Alternatively, we could ask if this is a problem worth solving.

You mention the amount of "moderation" that needs to happen. Well, what happens if this isn't done?

The OP asks the question on the other site. Then the original question gets migrated. One will be closed as a duplicate of the other.

Is this a serious problem? It seems to me that the amount of "moderation" required to stop the migration isn't worth it for something that could just be marked as a duplicate. And that's assuming it does get migrated.

  • 2
    > One will be closed as a duplicate of the other. — and how do you reckon this happens? There's no automated way to do that, so one has got to find these duplicates as well, vote to close, or flag them, and possibly even merge them if there were answers posted to both.
    – slhck
    Commented Jul 20, 2012 at 12:07
  • Thinking about it, many users don't even care to register and link their accounts, so it's near impossible to find a duplicate unless you happen to remember every question that was posted in the last, let's say, two weeks.
    – slhck
    Commented Jul 20, 2012 at 12:54
  • 1
    @slhck: And worse case... the duplicates don't get closed. Oh no. Commented Jul 20, 2012 at 16:45
  • I'm not sure I get what you're saying. Do you mean we shouldn't close exact duplicates? Do you think it's a good idea that the same post more or less exists twice and might even accumulate answers on both instances?
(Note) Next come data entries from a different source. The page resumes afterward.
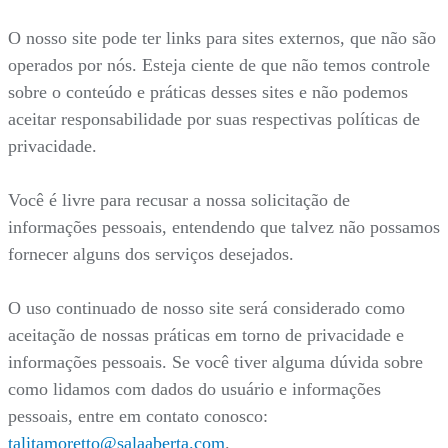
O nosso site pode ter links para sites externos, que não são
operados por nós. Esteja ciente de que não temos controle
sobre o conteúdo e práticas desses sites e não podemos
aceitar responsabilidade por suas respectivas políticas de
privacidade.
Você é livre para recusar a nossa solicitação de
informações pessoais, entendendo que talvez não possamos
fornecer alguns dos serviços desejados.
O uso continuado de nosso site será considerado como
aceitação de nossas práticas em torno de privacidade e
informações pessoais. Se você tiver alguma dúvida sobre
como lidamos com dados do usuário e informações
pessoais, entre em contato conosco:
talitamoretto@salaaberta.com
.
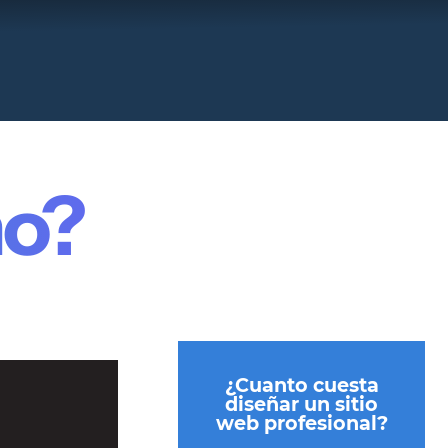
no?
¿Cuanto cuesta
diseñar un sitio
web profesional?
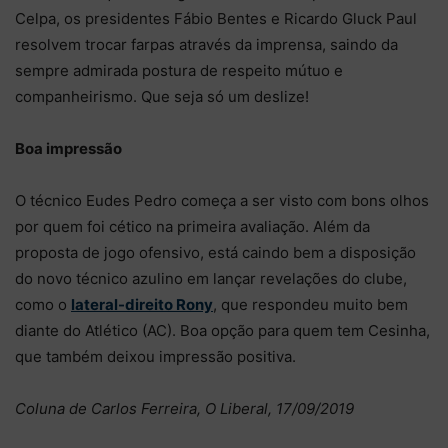
Celpa, os presidentes Fábio Bentes e Ricardo Gluck Paul
resolvem trocar farpas através da imprensa, saindo da
sempre admirada postura de respeito mútuo e
companheirismo. Que seja só um deslize!
Boa impressão
O técnico Eudes Pedro começa a ser visto com bons olhos
por quem foi cético na primeira avaliação. Além da
proposta de jogo ofensivo, está caindo bem a disposição
do novo técnico azulino em lançar revelações do clube,
como o
lateral-direito Rony
, que respondeu muito bem
diante do Atlético (AC). Boa opção para quem tem Cesinha,
que também deixou impressão positiva.
Coluna de Carlos Ferreira, O Liberal, 17/09/2019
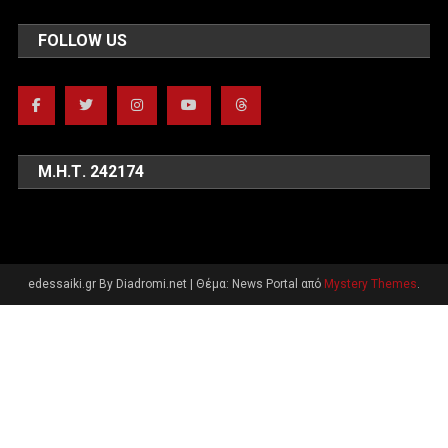
FOLLOW US
Μ.Η.Τ. 242174
edessaiki.gr By Diadromi.net
|
Θέμα: News Portal από
Mystery Themes
.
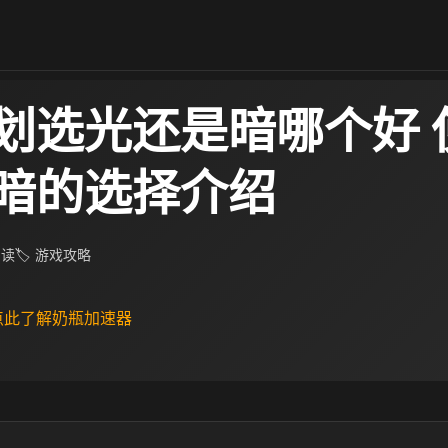
划选光还是暗哪个好 
暗的选择介绍​
阅读
🏷 游戏攻略
 点此了解奶瓶加速器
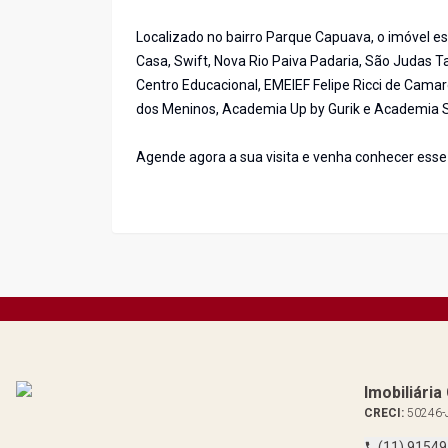
Localizado no bairro Parque Capuava, o imóvel es
Casa, Swift, Nova Rio Paiva Padaria, São Judas
Centro Educacional, EMEIEF Felipe Ricci de Camarg
dos Meninos, Academia Up by Gurik e Academia S
Agende agora a sua visita e venha conhecer ess
Imobiliári
CRECI:
50246-
(11) 9154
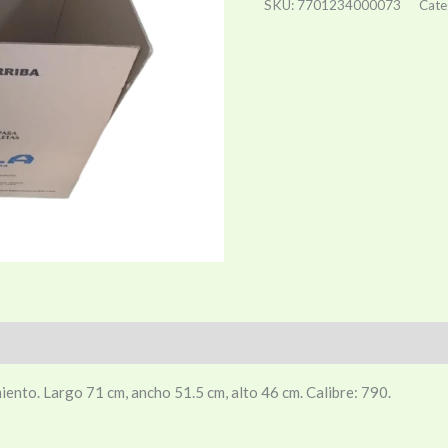
SKU:
7701234000073
Cate
loraciones (0)
ento. Largo 71 cm, ancho 51.5 cm, alto 46 cm. Calibre: 790.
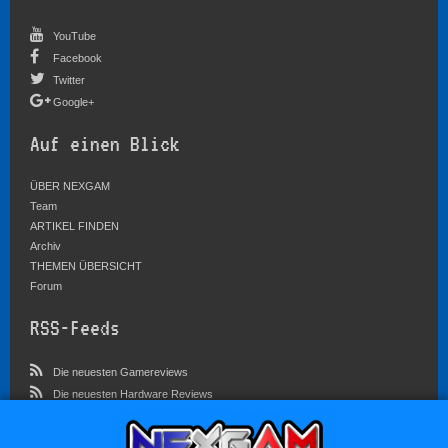
YouTube
Facebook
Twitter
Google+
Auf einen Blick
ÜBER NEXGAM
Team
ARTIKEL FINDEN
Archiv
THEMEN ÜBERSICHT
Forum
RSS-Feeds
Die neuesten Gamereviews
Die neuesten Hardware Reviews
Die neuesten Artikel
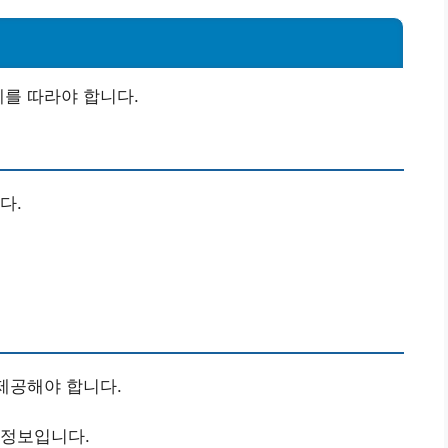
계를 따라야 합니다.
다.
 제공해야 합니다.
 정보입니다.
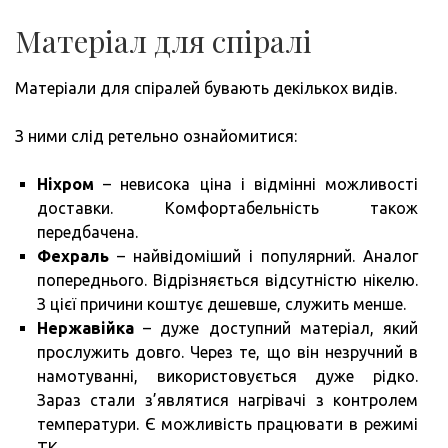
Матеріал для спіралі
Матеріали для спіралей бувають декількох видів.
З ними слід ретельно ознайомитися:
Ніхром
– невисока ціна і відмінні можливості
доставки. Комфортабельність також
передбачена.
Фехраль
– найвідоміший і популярний. Аналог
попереднього. Відрізняється відсутністю нікелю.
З цієї причини коштує дешевше, служить менше.
Нержавійка
– дуже доступний матеріал, який
прослужить довго. Через те, що він незручний в
намотуванні, використовується дуже рідко.
Зараз стали з’являтися нагрівачі з контролем
температури. Є можливість працювати в режимі
ТК.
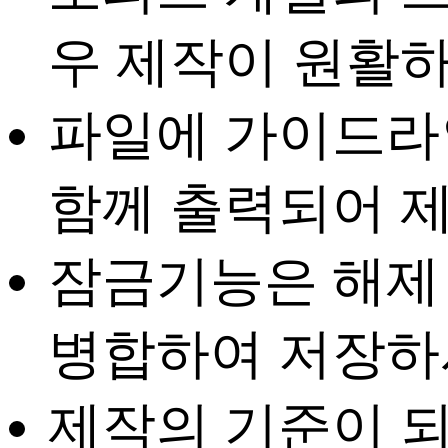
우 제작이 원활하
파일에
가이드라인
함께 출력되어 
잠금기능은 해제
병합하여 저장하
제작의 기준이 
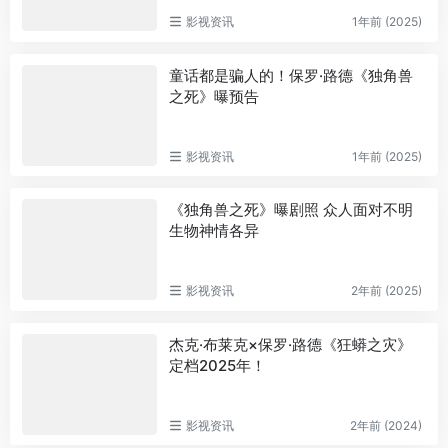
影视资讯
1年前 (2025)
童话都是骗人的！保罗·路德《独角兽
之死》曝预告
影视资讯
1年前 (2025)
《独角兽之死》曝剧照 众人面对不明
生物神情各异
影视资讯
2年前 (2025)
杰克·布莱克×保罗·路德《狂蟒之灾》
定档2025年！
影视资讯
2年前 (2024)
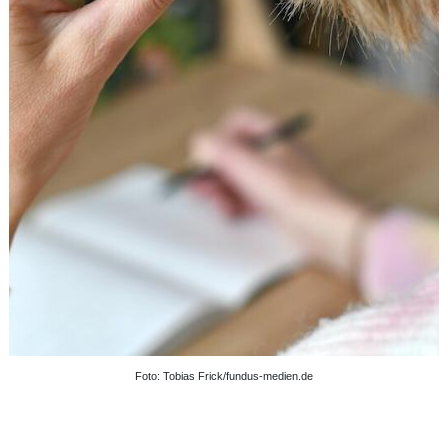
Foto: Tobias Frick/fundus-medien.de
Or do you just think we shouldn't care, is that it?
    – slhck
    Commented Jul 20, 2012 at 16:47
  • 1
    @slhck: I'm saying that the universe will not end if a duplicate or two slips by. I'm saying that it just doesn't matter that much. Duplicates slip by all the time on SO. Commented Jul 20, 2012 at 16:49
  • 2
    Then let's agree to disagree, because I think this is a substantial problem — and I don't mean the symptoms of duplicates landing on one site, but the actual problem which is 1) regular users not understanding how the site works and 2) new users who are being pushed around. If you say that "duplicates slip by", I guess you're not referring to exact, verbatim duplicates … because that's not what I'm talking about.
    – slhck
    Commented Jul 20, 2012 at 16:52
  • 1
    @slhck: What does it matter if it's verbatim or not? Again, the world will still be here tomorrow. Commented Jul 20, 2012 at 16:52
  • 4
    Sure. The world would still be here tomorrow if Stack Exchange had no moderation at all, right? I don't see the point… with this attitude I could basically say that any kind of moderation is unnecessary. And to answer your original question of whether this is a serious problem: Yes, I think it is, and it seems that others agree with that.